A triagem auditiva escolar passou a integrar uma política municipal em Avaré. A Lei nº 3.513, de 1º de setembro de 2026, estabelece diretrizes para identificar precocemente possíveis alterações na audição de estudantes e aproximar a rede pública de ensino dos serviços de saúde.
A norma foi publicada na edição 2.820 do Semanário Oficial, e a Câmara divulgou a medida em 2 de setembro. O objetivo é prevenir prejuízos ao desenvolvimento da linguagem, à aprendizagem e à inclusão social. As ações previstas dependem de organização administrativa, critérios técnicos e protocolos do Sistema Único de Saúde, o SUS.
A publicação da lei não corresponde ao anúncio de um mutirão ou de consultas com data marcada. Até esta apuração, as fontes consultadas não informavam calendário de atendimento, lista de escolas participantes ou canal específico de inscrição. Para as famílias, a novidade é a criação das diretrizes que poderão orientar esse trabalho no município.
O que prevê a triagem auditiva escolar
A política reúne cinco frentes: estimular a triagem de alunos da rede pública, favorecer a identificação de possíveis alterações, incentivar o encaminhamento de casos suspeitos à saúde, acompanhar os casos diagnosticados junto às famílias e promover orientação para profissionais da educação e responsáveis.
A participação nas ações de triagem depende de autorização dos pais ou responsáveis legais. Esse requisito consta expressamente da lei e reforça a necessidade de comunicação entre a escola e a família antes da realização dos procedimentos.
O texto permite que as atividades ocorram preferencialmente nas unidades escolares da rede pública de Avaré, em articulação com os serviços de saúde. Também admite que os alunos matriculados no primeiro ano do ensino fundamental sejam priorizados. Essa possibilidade de prioridade não equivale a uma convocação automática de todas as turmas.
Como a família participa do acompanhamento

O acompanhamento previsto envolve tanto a escola quanto os responsáveis. A lei inclui ações educativas e orientativas, além da articulação com as famílias nos casos diagnosticados. A proposta, portanto, abrange o cuidado posterior à identificação de uma possível alteração.

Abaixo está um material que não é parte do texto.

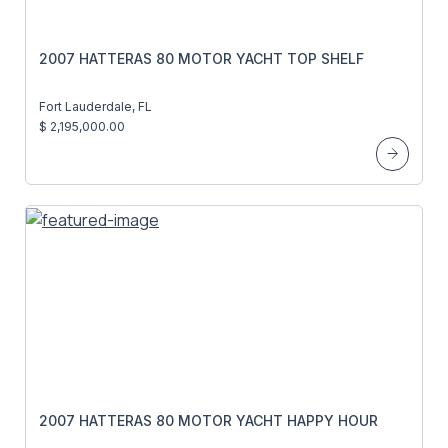
2007 HATTERAS 80 MOTOR YACHT TOP SHELF
Fort Lauderdale, FL
$ 2,195,000.00
2007 HATTERAS 80 MOTOR YACHT HAPPY HOUR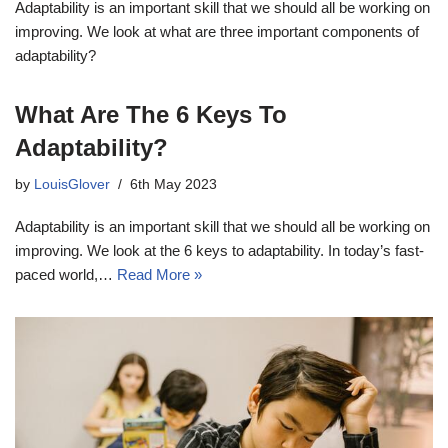
Adaptability is an important skill that we should all be working on
improving. We look at what are three important components of
adaptability?
What Are The 6 Keys To
Adaptability?
by
LouisGlover
6th May 2023
Adaptability is an important skill that we should all be working on
improving. We look at the 6 keys to adaptability. In today’s fast-
paced world,…
Read More »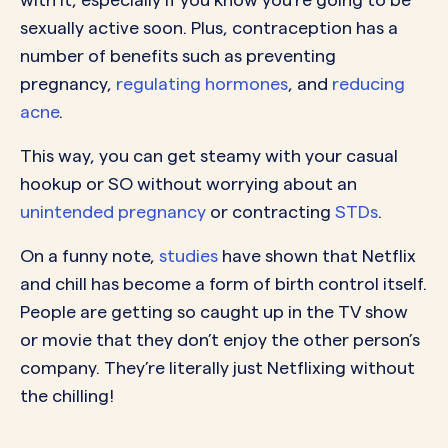
sexually active soon. Plus, contraception has a
number of benefits such as preventing
pregnancy,
regulating hormones
, and
reducing
acne
.
This way, you can get steamy with your casual
hookup or SO without worrying about an
unintended pregnancy
or contracting
STDs
.
On a funny note,
studies
have shown that Netflix
and chill has become a form of birth control itself.
People are getting so caught up in the TV show
or movie that they don’t enjoy the other person’s
company. They’re literally just Netflixing without
the chilling!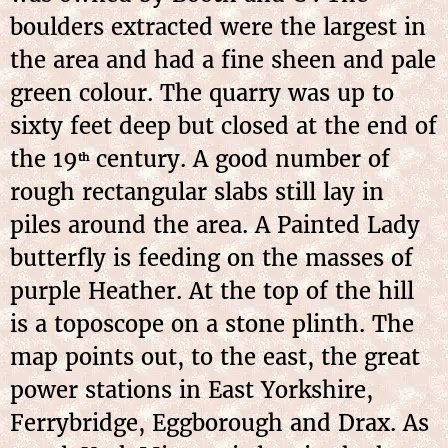
boulders extracted were the largest in
the area and had a fine sheen and pale
green colour. The quarry was up to
sixty feet deep but closed at the end of
the 19
century. A good number of
th
rough rectangular slabs still lay in
piles around the area. A Painted Lady
butterfly is feeding on the masses of
purple Heather. At the top of the hill
is a toposcope on a stone plinth. The
map points out, to the east, the great
power stations in East Yorkshire,
Ferrybridge, Eggborough and Drax. As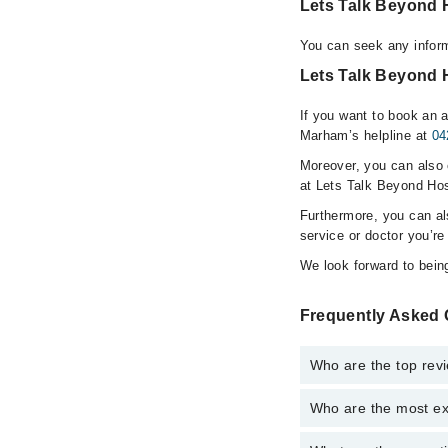
Lets Talk Beyond 
You can seek any inform
Lets Talk Beyond H
If you want to book an a
Marham’s helpline at
04
Moreover, you can also c
at Lets Talk Beyond Hos
Furthermore, you can a
service or doctor you’re
We look forward to being
Frequently Asked 
Who are the top revi
Who are the most ex
The following are the 
S. Marium Raz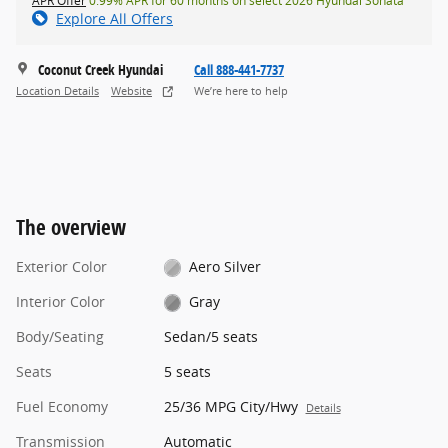
APR Offer
0.99% APR for 60 months on select 2026 Hyundai Sonata
Explore All Offers
Coconut Creek Hyundai
Call 888-441-7737
Location Details
Website
We’re here to help
The overview
Exterior Color
Aero Silver
Interior Color
Gray
Body/Seating
Sedan/5 seats
Seats
5 seats
Fuel Economy
25/36 MPG City/Hwy
Details
Transmission
Automatic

Quando a unidade escolar divulgar uma ação, os responsáveis poderão conferir o procedimento proposto, a forma de autorização e como receberão informações sobre o resultado. É recomendável guardar as comunicações e os documentos entregues, para facilitar a continuidade do acompanhamento entre educação e saúde.
Como ainda não há calendário nas fontes consultadas, a orientação prática é acompanhar os comunicados oficiais da escola e do município. Não é necessário procurar um endereço de inscrição que não tenha sido divulgado. A própria notícia sobre a lei não funciona como convocação para exame.
Encaminhamento segue os protocolos do SUS
A norma prevê que, diante de indícios de alteração auditiva, poderá haver encaminhamento à rede pública de saúde, conforme os protocolos vigentes do SUS. O texto também menciona procedimentos de triagem compatíveis com as práticas recomendadas e o registro, monitoramento e acompanhamento dos resultados.
Triagem e avaliação posterior são etapas diferentes no desenho da política. A identificação de um caso suspeito abre caminho para avaliação na saúde; não autoriza concluir, apenas pela passagem pela atividade escolar, que existe um diagnóstico confirmado.
A lei não define um prazo individual de consulta, um tipo único de exame ou uma quantidade de atendimentos por escola. Esses detalhes precisam ser comunicados pelos serviços responsáveis quando a execução for organizada. A leitura correta evita criar expectativas que o texto publicado ainda não assegura.
O que depende da implementação
A execução deverá observar disponibilidade administrativa, critérios técnicos e científicos e as diretrizes do SUS. As despesas sairão de dotações orçamentárias próprias, que poderão ser suplementadas se necessário, respeitada a disponibilidade financeira e orçamentária do município.
Isso significa que a existência da política precisa ser acompanhada das condições concretas para realizá-la. Entre as informações relevantes a observar nos próximos comunicados estão as escolas atendidas, a organização da autorização familiar, os procedimentos utilizados e o fluxo de encaminhamento.
A Lei 3.513 entrou em vigor na data de publicação, em 1º de setembro. A vigência da norma e o início das atividades são informações distintas: a primeira está confirmada no Semanário; a segunda ainda depende de divulgação operacional nas fontes consultadas.
Perguntas frequentes
Quem está no público previsto?
Alunos da rede pública de ensino. A lei permite priorizar estudantes do primeiro ano do ensino fundamental.
É necessária autorização da família?
Sim. A diretriz sobre a realização das ações exige autorização dos pais ou responsáveis legais.
Já existe data para os exames?
O texto legal e a notícia da Câmara consultados não apresentam calendário. As famílias devem acompanhar a divulgação da escola e do município.